(Beginning of Exercise inputs)

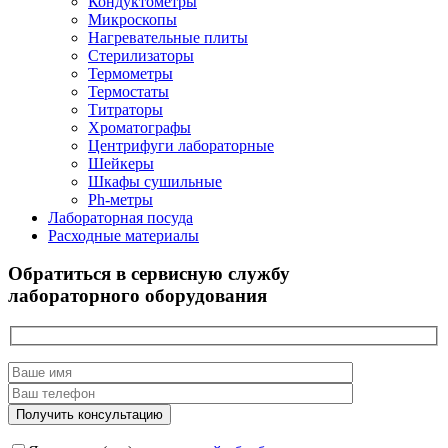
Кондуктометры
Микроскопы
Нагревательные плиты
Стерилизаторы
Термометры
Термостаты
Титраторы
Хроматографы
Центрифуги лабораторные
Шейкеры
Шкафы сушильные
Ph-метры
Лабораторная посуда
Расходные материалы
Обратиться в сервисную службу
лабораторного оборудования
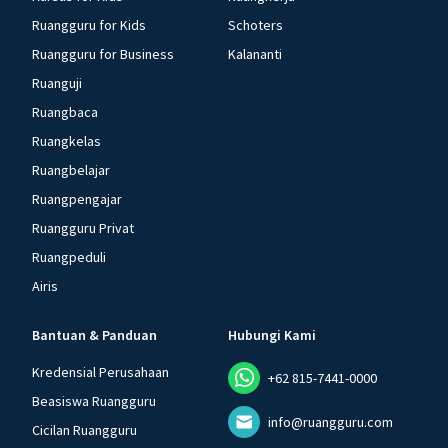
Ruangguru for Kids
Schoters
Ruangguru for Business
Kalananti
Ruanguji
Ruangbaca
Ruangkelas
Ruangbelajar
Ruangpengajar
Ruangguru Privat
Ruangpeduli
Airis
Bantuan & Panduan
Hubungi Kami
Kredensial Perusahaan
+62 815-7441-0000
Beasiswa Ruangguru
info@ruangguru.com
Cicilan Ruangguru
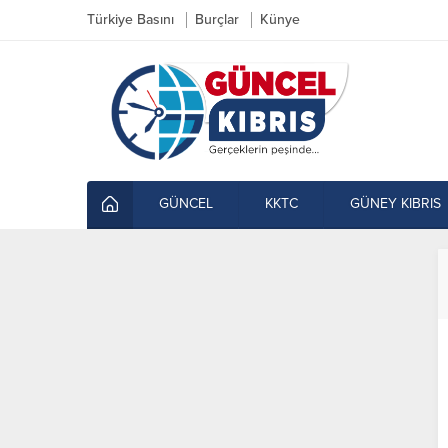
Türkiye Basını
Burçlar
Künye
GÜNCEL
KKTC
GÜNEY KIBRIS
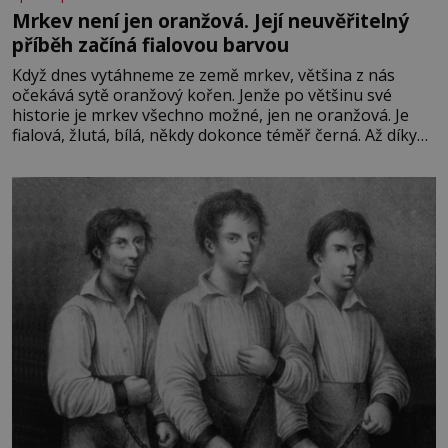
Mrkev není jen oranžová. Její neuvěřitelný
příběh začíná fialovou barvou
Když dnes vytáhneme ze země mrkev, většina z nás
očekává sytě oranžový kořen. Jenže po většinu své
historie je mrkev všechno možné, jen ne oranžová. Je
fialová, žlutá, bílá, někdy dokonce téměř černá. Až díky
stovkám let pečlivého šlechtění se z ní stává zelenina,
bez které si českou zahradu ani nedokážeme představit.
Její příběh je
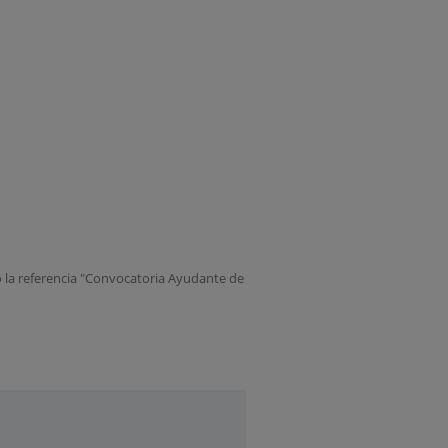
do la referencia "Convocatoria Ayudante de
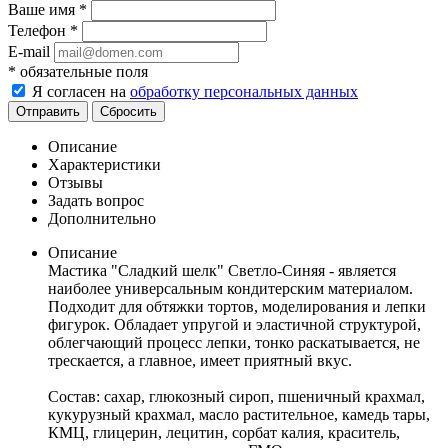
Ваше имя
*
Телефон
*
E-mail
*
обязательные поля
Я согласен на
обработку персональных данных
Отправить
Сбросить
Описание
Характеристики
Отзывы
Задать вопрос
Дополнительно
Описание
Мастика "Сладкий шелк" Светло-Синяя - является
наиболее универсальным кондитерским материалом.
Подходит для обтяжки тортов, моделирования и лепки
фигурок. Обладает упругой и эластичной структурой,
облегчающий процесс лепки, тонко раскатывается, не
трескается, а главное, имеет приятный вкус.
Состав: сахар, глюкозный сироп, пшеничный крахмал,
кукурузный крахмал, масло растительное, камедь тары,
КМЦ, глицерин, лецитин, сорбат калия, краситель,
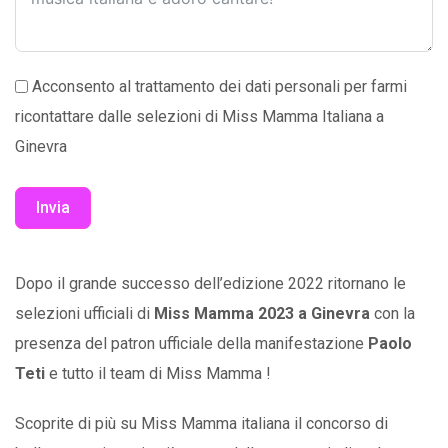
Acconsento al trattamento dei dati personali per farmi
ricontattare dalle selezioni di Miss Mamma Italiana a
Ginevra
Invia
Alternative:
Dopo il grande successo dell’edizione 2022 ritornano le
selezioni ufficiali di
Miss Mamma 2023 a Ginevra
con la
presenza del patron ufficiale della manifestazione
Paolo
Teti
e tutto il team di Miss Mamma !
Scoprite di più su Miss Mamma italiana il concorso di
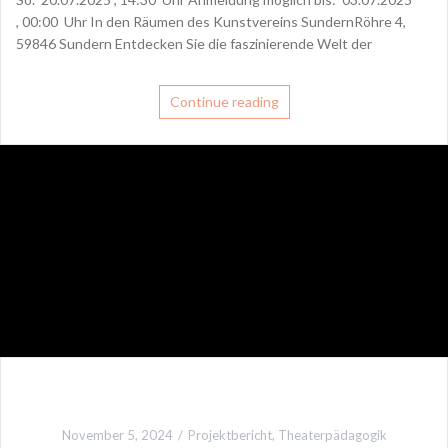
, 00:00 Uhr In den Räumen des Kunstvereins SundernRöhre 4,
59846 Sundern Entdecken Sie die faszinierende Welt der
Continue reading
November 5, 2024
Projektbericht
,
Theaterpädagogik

(End of Exercise inputs)

About this task | For each record above, write out its text exactly and skip any picture.

Exercise answer |
Кондуктометры
Микроскопы
Нагревательные плиты
Стерилизаторы
Термометры
Термостаты
Титраторы
Хроматографы
Центрифуги лабораторные
Шейкеры
Шкафы сушильные
Ph-метры
Лабораторная посуда
Расходные материалы
Обратиться в сервисную службу
лабораторного оборудования
Ruangguru for Kids
Schoters
Ruangguru for Business
Kalananti
Ruanguji
Ruangbaca
Ruangkelas
Ruangbelajar
Ruangpengajar
Ruangguru Privat
Ruangpeduli
Airis
Bantuan & Panduan
Hubungi Kami
Kredensial Perusahaan
+62 815-7441-0000
Beasiswa Ruangguru
info@ruangguru.com
Cicilan Ruangguru
Türkiye Basını
Burçlar
Künye
GÜNCEL
KKTC
GÜNEY KIBRIS
Mrkev není jen oranžová. Její neuvěřitelný
příběh začíná fialovou barvou
Když dnes vytáhneme ze země mrkev, většina z nás
očekává sytě oranžový kořen. Jenže po většinu své
historie je mrkev všechno možné, jen ne oranžová. Je
fialová, žlutá, bílá, někdy dokonce téměř černá. Až díky
stovkám let pečlivého šlechtění se z ní stává zelenina,
bez které si českou zahradu ani nedokážeme představit.
Její příběh je
do la referencia "Convocatoria Ayudante de
Ваше имя
*
Телефон
*
E-mail
*
обязательные поля
Я согласен на
обработку персональных данных
Отправить
Сбросить
Описание
Характеристики
Отзывы
Задать вопрос
Дополнительно
Описание
Мастика "Сладкий шелк" Светло-Синяя - является
наиболее универсальным кондитерским материалом.
Подходит для обтяжки тортов, моделирования и лепки
фигурок. Обладает упругой и эластичной структурой,
облегчающий процесс лепки, тонко раскатывается, не
трескается, а главное, имеет приятный вкус.
Состав: сахар, глюкозный сироп, пшеничный крахмал,
кукурузный крахмал, масло растительное, камедь тары,
КМЦ, глицерин, лецитин, сорбат калия, краситель,
Acconsento al trattamento dei dati personali per farmi
ricontattare dalle selezioni di Miss Mamma Italiana a
Ginevra
Invia
Alternative:
Dopo il grande successo dell’edizione 2022 ritornano le
selezioni ufficiali di
Miss Mamma 2023 a Ginevra
con la
presenza del patron ufficiale della manifestazione
Paolo
Teti
e tutto il team di Miss Mamma !
Scoprite di più su Miss Mamma italiana il concorso di
, 00:00 Uhr In den Räumen des Kunstvereins SundernRöhre 4,
59846 Sundern Entdecken Sie die faszinierende Welt der
Continue reading
November 5, 2024
Projektbericht
,
Theaterpädagogik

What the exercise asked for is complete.